**WORK TO BE COMPLETED:** Return the records that follow unaltered. Omit every picture.

[Stored entries]
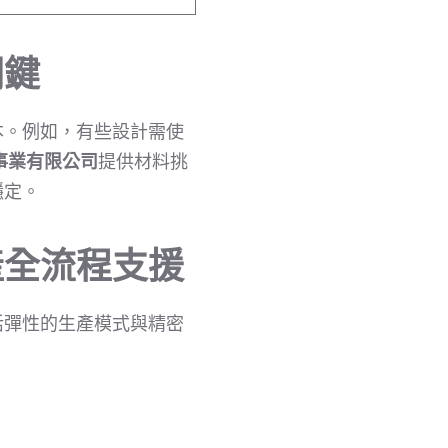
關鍵
本。例如，有些設計需使
事業有限公司
提供材料挑
穩定。
產全流程支援
活彈性的生產模式與精密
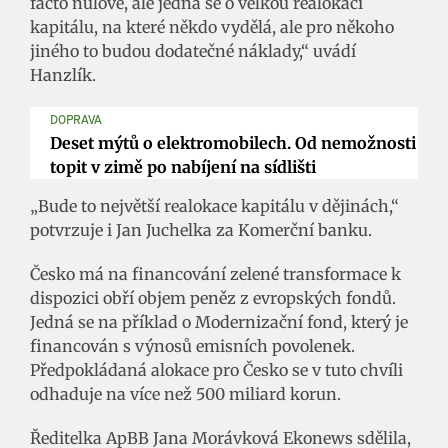
facto nulové, ale jedná se o velkou realokaci
kapitálu, na které někdo vydělá, ale pro někoho
jiného to budou dodatečné náklady,“ uvádí
Hanzlík.
DOPRAVA
Deset mýtů o elektromobilech. Od nemožnosti
topit v zimě po nabíjení na sídlišti
„Bude to největší realokace kapitálu v dějinách,“
potvrzuje i Jan Juchelka za Komerční banku.
Česko má na financování zelené transformace k
dispozici obří objem peněz z evropských fondů.
Jedná se na příklad o Modernizační fond, který je
financován s výnosů emisních povolenek.
Předpokládaná alokace pro Česko se v tuto chvíli
odhaduje na více než 500 miliard korun.
Ředitelka ApBB Jana Morávková Ekonews sdělila,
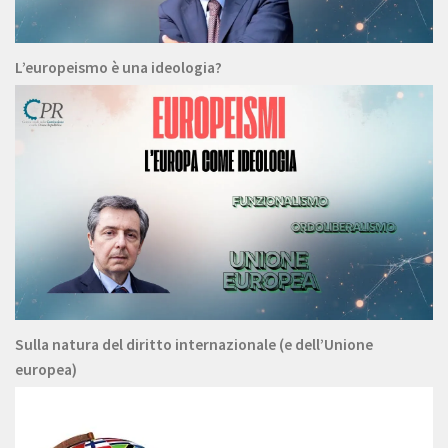
L’europeismo è una ideologia?
Sulla natura del diritto internazionale (e dell’Unione
europea)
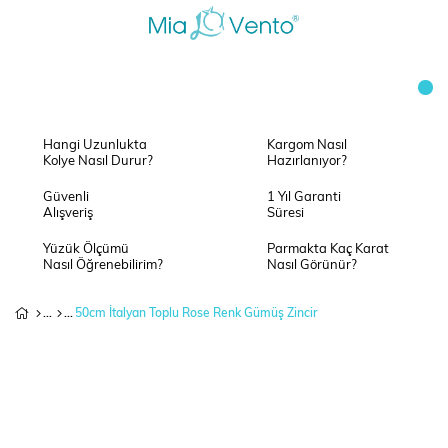
Hangi Uzunlukta
Kargom Nasıl
Kolye Nasıl Durur?
Hazırlanıyor?
Güvenli
1 Yıl Garanti
Alışveriş
Süresi
Yüzük Ölçümü
Parmakta Kaç Karat
Nasıl Öğrenebilirim?
Nasıl Görünür?
50cm İtalyan Toplu Rose Renk Gümüş Zincir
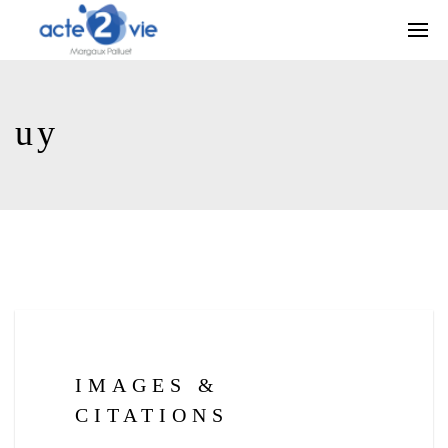
uy
IMAGES &
CITATIONS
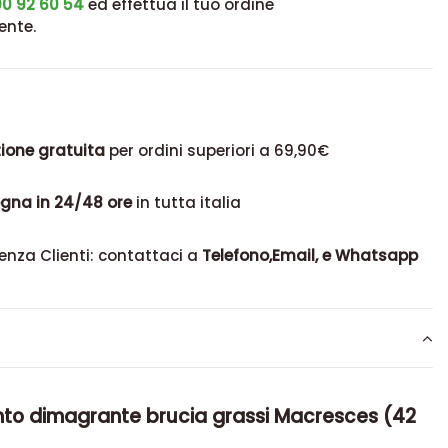
0 92 60 54
ed effettua il tuo ordine
ente.
ione gratuita
per ordini superiori a 69,90€
gna in 24/48 ore
in tutta italia
enza Clienti: contattaci a
Telefono,Email, e Whatsapp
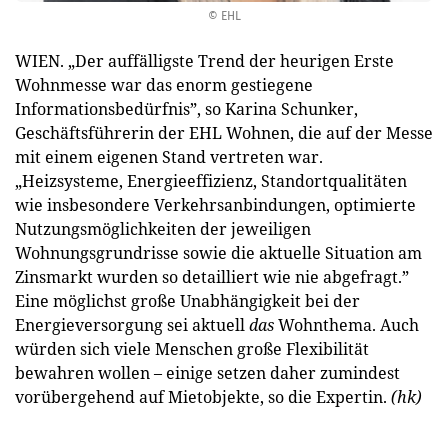
© EHL
WIEN. „Der auffälligste Trend der heurigen Erste
Wohnmesse war das enorm gestiegene
Informationsbedürfnis”, so Karina Schunker,
Geschäftsführerin der EHL Wohnen, die auf der Messe
mit einem eigenen Stand vertreten war.
„Heizsysteme, Energieeffizienz, Standortqualitäten
wie insbesondere Verkehrsanbindungen, optimierte
Nutzungsmöglichkeiten der jeweiligen
Wohnungsgrundrisse sowie die aktuelle Situation am
Zinsmarkt wurden so detailliert wie nie abgefragt.”
Eine möglichst große Unabhängigkeit bei der
Energieversorgung sei aktuell
das
Wohnthema. Auch
würden sich viele Menschen große Flexibilität
bewahren wollen – einige setzen daher zumindest
vorübergehend auf Mietobjekte, so die Expertin.
(hk)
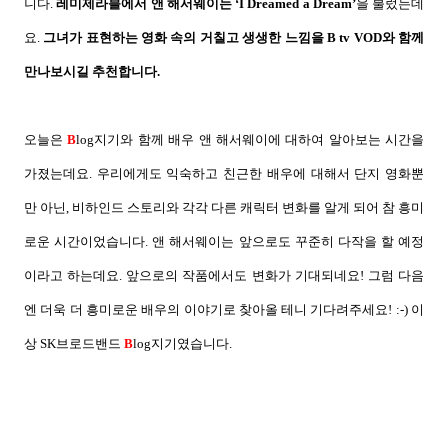
니다
.
레미제라블에서 앤 해서웨이는
‘I Dreamed a Dream’
을 불렀는데
요
.
그녀가 표현하는 영화 속의 거칠고 생생한 느낌을
B tv VOD
와 함께
만나보시길 추천합니다
.
오늘은
B
log
지기와 함께 배우 앤 해서웨이에 대하여 알아보는 시간을
가졌는데요
.
우리에게도 익숙하고 친근한 배우에 대해서 단지 영화뿐
만 아닌
,
비하인드 스토리와 각각 다른 캐릭터 변화를 알게 되어 참 흥미
로운 시간이었습니다
.
앤 해서웨이는 앞으로도 꾸준히 다작을 할 예정
이라고 하는데요
.
앞으로의 작품에서도 변화가 기대되네요
!
그럼 다음
엔 더욱 더 흥미로운 배우의 이야기로 찾아올 테니 기다려주세요
! :-)
이
상
SK
브로드밴드
B
log
지기였습니다
.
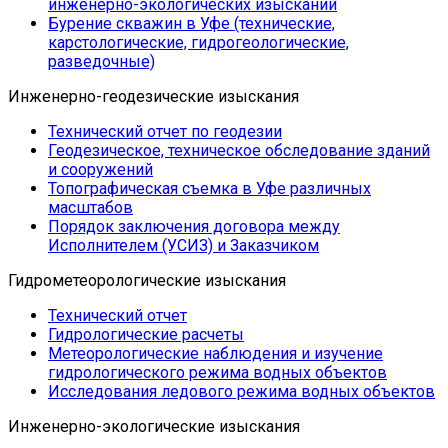
инженерно-экологических изысканий
Бурение скважин в Уфе (технические,
карстологические, гидрогеологические,
разведочные)
Инженерно-геодезические изыскания
Технический отчет по геодезии
Геодезическое, техническое обследование зданий
и сооружений
Топографическая съемка в Уфе различных
масштабов
Порядок заключения договора между
Исполнителем (УСИЗ) и Заказчиком
Гидрометеорологические изыскания
Технический отчет
Гидрологические расчеты
Метеорологические наблюдения и изучение
гидрологического режима водных объектов
Исследования ледового режима водных объектов
Инженерно-экологические изыскания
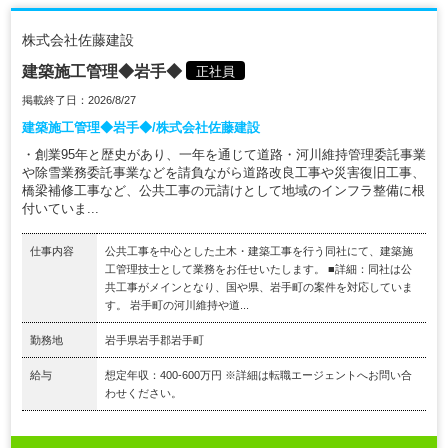
株式会社佐藤建設
建築施工管理◆岩手◆
正社員
掲載終了日：2026/8/27
建築施工管理◆岩手◆/株式会社佐藤建設
・創業95年と歴史があり、一年を通じて道路・河川維持管理委託事業
や除雪業務委託事業などを請負ながら道路改良工事や災害復旧工事、
橋梁補修工事など、公共工事の元請けとして地域のインフラ整備に根
付いていま...
仕事内容
公共工事を中心とした土木・建築工事を行う同社にて、建築施
工管理技士として業務をお任せいたします。 ■詳細：同社は公
共工事がメインとなり、国や県、岩手町の案件を対応していま
す。 岩手町の河川維持や道...
勤務地
岩手県岩手郡岩手町
給与
想定年収：400-600万円 ※詳細は転職エージェントへお問い合
わせください。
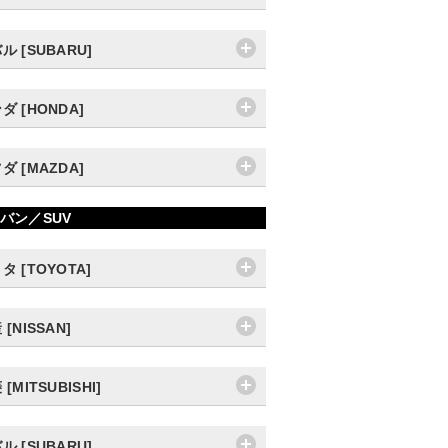
ル [SUBARU]
ダ [HONDA]
ダ [MAZDA]
バン／SUV
タ [TOYOTA]
 [NISSAN]
[MITSUBISHI]
ル [SUBARU]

**COMPLETED TASK:**
關鍵
本。例如，有些設計需使
事業有限公司
提供材料挑
穩定。
產全流程支援
活彈性的生產模式與精密
facto nulové, ale jedná se o velkou realokaci
kapitálu, na které někdo vydělá, ale pro někoho
jiného to budou dodatečné náklady,“ uvádí
Hanzlík.
DOPRAVA
Deset mýtů o elektromobilech. Od nemožnosti
topit v zimě po nabíjení na sídlišti
„Bude to největší realokace kapitálu v dějinách,“
potvrzuje i Jan Juchelka za Komerční banku.
Česko má na financování zelené transformace k
dispozici obří objem peněz z evropských fondů.
Jedná se na příklad o Modernizační fond, který je
financován s výnosů emisních povolenek.
Předpokládaná alokace pro Česko se v tuto chvíli
odhaduje na více než 500 miliard korun.
Ředitelka ApBB Jana Morávková Ekonews sdělila,
L’europeismo è una ideologia?
Sulla natura del diritto internazionale (e dell’Unione
europea)
Hangi Uzunlukta
Kargom Nasıl
Kolye Nasıl Durur?
Hazırlanıyor?
Güvenli
1 Yıl Garanti
Alışveriş
Süresi
Yüzük Ölçümü
Parmakta Kaç Karat
Nasıl Öğrenebilirim?
Nasıl Görünür?
50cm İtalyan Toplu Rose Renk Gümüş Zincir
uy
IMAGES &
CITATIONS
0 92 60 54
ed effettua il tuo ordine
ente.
ione gratuita
per ordini superiori a 69,90€
gna in 24/48 ore
in tutta italia
enza Clienti: contattaci a
Telefono,Email, e Whatsapp
© EHL
WIEN. „Der auffälligste Trend der heurigen Erste
Wohnmesse war das enorm gestiegene
Informationsbedürfnis”, so Karina Schunker,
Geschäftsführerin der EHL Wohnen, die auf der Messe
mit einem eigenen Stand vertreten war.
„Heizsysteme, Energieeffizienz, Standortqualitäten
wie insbesondere Verkehrsanbindungen, optimierte
Nutzungsmöglichkeiten der jeweiligen
Wohnungsgrundrisse sowie die aktuelle Situation am
Zinsmarkt wurden so detailliert wie nie abgefragt.”
Eine möglichst große Unabhängigkeit bei der
Energieversorgung sei aktuell
das
Wohnthema. Auch
würden sich viele Menschen große Flexibilität
bewahren wollen – einige setzen daher zumindest
vorübergehend auf Mietobjekte, so die Expertin.
(hk)
니다
.
레미제라블에서 앤 해서웨이는
‘I Dreamed a Dream’
을 불렀는데
요
.
그녀가 표현하는 영화 속의 거칠고 생생한 느낌을
B tv VOD
와 함께
만나보시길 추천합니다
.
오늘은
B
log
지기와 함께 배우 앤 해서웨이에 대하여 알아보는 시간을
가졌는데요
.
우리에게도 익숙하고 친근한 배우에 대해서 단지 영화뿐
만 아닌
,
비하인드 스토리와 각각 다른 캐릭터 변화를 알게 되어 참 흥미
로운 시간이었습니다
.
앤 해서웨이는 앞으로도 꾸준히 다작을 할 예정
이라고 하는데요
.
앞으로의 작품에서도 변화가 기대되네요
!
그럼 다음
엔 더욱 더 흥미로운 배우의 이야기로 찾아올 테니 기다려주세요
! :-)
이
상
SK
브로드밴드
B
log
지기였습니다
.
инженерно-экологических изысканий
Бурение скважин в Уфе (технические,
карстологические, гидрогеологические,
разведочные)
Инженерно-геодезические изыскания
Технический отчет по геодезии
Геодезическое, техническое обследование зданий
и сооружений
Топографическая съемка в Уфе различных
масштабов
Порядок заключения договора между
Исполнителем (УСИЗ) и Заказчиком
Гидрометеорологические изыскания
Технический отчет
Гидрологические расчеты
Метеорологические наблюдения и изучение
гидрологического режима водных объектов
Исследования ледового режима водных объектов
Инженерно-экологические изыскания
株式会社佐藤建設
建築施工管理◆岩手◆
正社員
掲載終了日：2026/8/27
建築施工管理◆岩手◆/株式会社佐藤建設
・創業95年と歴史があり、一年を通じて道路・河川維持管理委託事業
や除雪業務委託事業などを請負ながら道路改良工事や災害復旧工事、
橋梁補修工事など、公共工事の元請けとして地域のインフラ整備に根
付いていま...
仕事内容
公共工事を中心とした土木・建築工事を行う同社にて、建築施
工管理技士として業務をお任せいたします。 ■詳細：同社は公
共工事がメインとなり、国や県、岩手町の案件を対応していま
す。 岩手町の河川維持や道...
勤務地
岩手県岩手郡岩手町
給与
想定年収：400-600万円 ※詳細は転職エージェントへお問い合
わせください。
ル [SUBARU]
ダ [HONDA]
ダ [MAZDA]
バン／SUV
タ [TOYOTA]
 [NISSAN]
[MITSUBISHI]
ル [SUBARU]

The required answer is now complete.